Monthly Archives: September 2013

Remember Me

Standard

There comes a time when every child must leave her father—when every student must leave her teacher. But what if that day comes too soon? What if they are torn apart and there is no method, no way, no chance for them to return to one another?

“You can be me when I’m gone.”

Dawn swept across the snowy fields, catching crystals in its wake as it turned white to pink and gold. It danced along the frigid air, shaking ice from glazed trees as falling flakes glittered in the light. The sky paled, purple clouds shifting colors as the winter sun shone dimly, revealing the cracked buildings and the beginnings of rising smoke that curled and snaked in the breeze. A lone crow called, its harsh cry echoing through the silent wood as the town murmured and nestled deeper beneath blankets and covers.

There was only one who was not asleep—who had never slept. A small figure stood beneath the icy branches of the trees. The girl’s coat swept the snow, her thin shoulders hunched over in a vain attempt to ward off the morning chill. Her flaking, cracked hands peeked out from beneath the long sleeves, carefully folded against one another as her masked face stared into the woods.

She didn’t move, didn’t speak.

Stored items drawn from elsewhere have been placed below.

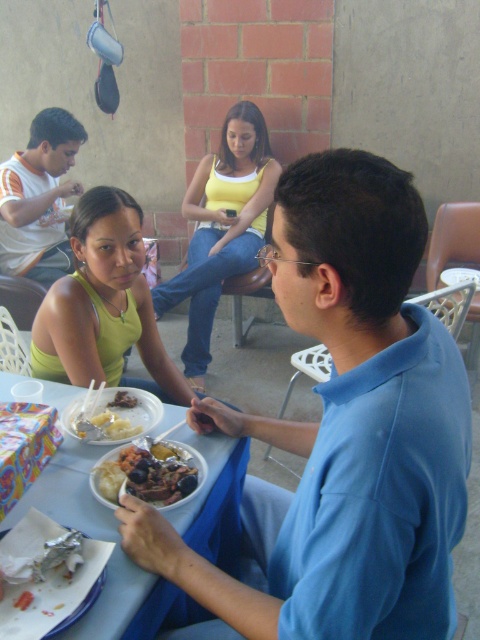 You are a server at the restaurant and need to place a new dish on the table. The dish requires a space wider than the shiny metallic bowl at center. Can the yellow cotton tank top at center provide enough space for this?

The yellow cotton tank top at center has a larger width than the shiny metallic bowl at center, so it can provide enough space for the dish requiring a wider area than the bowl.

You are a photographer trying to capture a candid shot of the two people at the dining table. You notice two points of interest marked as point 1 at coordinates point [217,269] and point 2 at coordinates point [86,410]. Which point is closer to your camera lens?

Point [217,269] is closer to the camera lens because it is further to the viewer than point [86,410].

You are sitting at the table in the image and want to reach for the item located at point (440, 497). Is this item closer to you than the item at point (264, 202)?

Yes, the item at point (440, 497) is closer because it is in front of the item at point (264, 202).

She could have been waiting there for hours, for minutes, for days. She could have just been another one of the trees in the forest. Wind whipped against her, sending shards of ice tinkling against her hat. Still she remained—a fixed feature in the winter landscape.

The crunch of footsteps suddenly made her turn her head, wide eyes staring into the forest. A dark figure emerged, his pale skin and bruised eyes hidden partially under a hat. His coat twisted in the wind, matching his stride as he walked through the snow.

She stepped forward—one foot, then the other. The man’s head jerked in her direction as she moved. He stopped in his tracks.

“Templeton.”

It was a simple word—a name. It broke the silence and echoed across the clearing. The man watched her for a moment longer, watched her like an owl watches a mouse. Then he turned away, something dark falling from his hands.

The girl remained still for a moment longer as his back receded into the distance, as he left her in the snow. Then she slowly followed, her footsteps coming quicker as she approached the dark object. Her frozen hands grasped it, fingers twining about the hard surface of an umbrella as she stooped and then rose again.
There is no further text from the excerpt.